Maria ed Ester Cucinotti con Enzo Vetrano |
In questi "Giganti della montagna", come è ormai consuetudine di questa compagnia, lavorano molti attori messinesi. Accanto a Enzo Vetrano (il mago Cotrone) e Stefano Randisi (il Conte), sono impegnati, nei ruoli della Compagnia della Contessa, Ester e Maria Cucinotti (nel personaggio, sdoppiato, di Ilse), Marika Pugliatti (Diamante, la seconda donna), Giovanni Moschella (Cromo, il caratterista), Giuliano Brunazzi (Spizzi, l'attor giovane), Luigi Tabita (Battaglia, generico-donna) e, nei ruoli degli "Scalognati", Antonio Lo Presti (Duccio Doccia), Margherita Smedile (la Sgricia), Eleonora Giua (Mara-Mara) e Paolo Baietta (Milordino). La regia è degli stessi Vetrano e Randisi.

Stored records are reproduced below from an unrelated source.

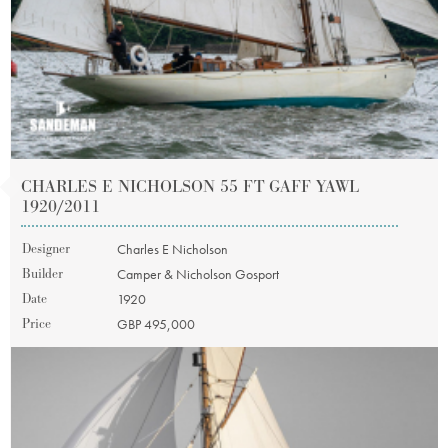
CHARLES E NICHOLSON 55 FT GAFF YAWL
1920/2011
Designer
Charles E Nicholson
Builder
Camper & Nicholson Gosport
Date
1920
Price
GBP 495,000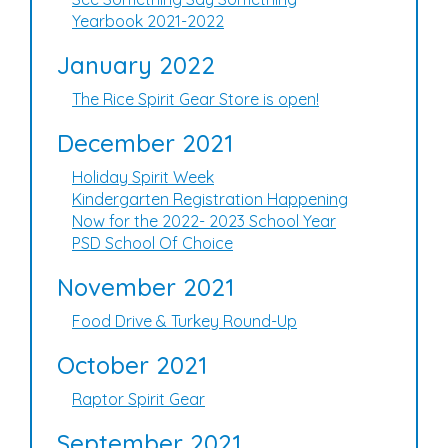
Yearbook 2021-2022
January 2022
The Rice Spirit Gear Store is open!
December 2021
Holiday Spirit Week
Kindergarten Registration Happening
Now for the 2022- 2023 School Year
PSD School Of Choice
November 2021
Food Drive & Turkey Round-Up
October 2021
Raptor Spirit Gear
September 2021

Questo lavoro di Pirandello è denso di significati sulla missione dell'arte e del teatro in particolare, rispetto al potere (qui è quello cieco e sordo dei Giganti) che, in tutti i tempi, non sembra in grado di rispettarne il valore sociale e culturale. E, per questo, sembra avere anche un valore profetico.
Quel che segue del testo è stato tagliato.